TASK STATEMENT | Below is a listing; restate from it, character for character, the lines beginning at the line holding "Поэтапное вязание женской и" and ending at the line holding "детской шапки с ушками", both included.

EXERCISE MATERIALS |
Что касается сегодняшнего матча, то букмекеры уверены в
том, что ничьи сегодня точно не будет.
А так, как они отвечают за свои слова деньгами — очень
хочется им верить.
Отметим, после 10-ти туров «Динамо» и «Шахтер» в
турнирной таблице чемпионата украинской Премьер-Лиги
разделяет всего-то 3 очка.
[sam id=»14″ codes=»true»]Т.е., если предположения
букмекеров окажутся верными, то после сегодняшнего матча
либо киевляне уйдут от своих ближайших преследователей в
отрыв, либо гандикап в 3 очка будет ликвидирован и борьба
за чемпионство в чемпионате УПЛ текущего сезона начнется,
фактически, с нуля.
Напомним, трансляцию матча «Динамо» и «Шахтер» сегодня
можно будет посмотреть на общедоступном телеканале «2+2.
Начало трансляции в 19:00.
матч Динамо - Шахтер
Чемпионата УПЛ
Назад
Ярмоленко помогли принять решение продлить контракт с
* * *
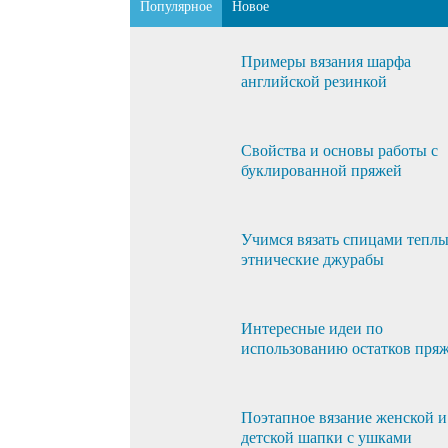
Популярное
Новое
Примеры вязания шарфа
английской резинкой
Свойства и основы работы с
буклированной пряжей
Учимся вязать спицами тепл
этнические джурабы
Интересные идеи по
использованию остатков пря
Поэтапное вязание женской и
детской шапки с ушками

ANSWER AREA |
Поэтапное вязание женской и
детской шапки с ушками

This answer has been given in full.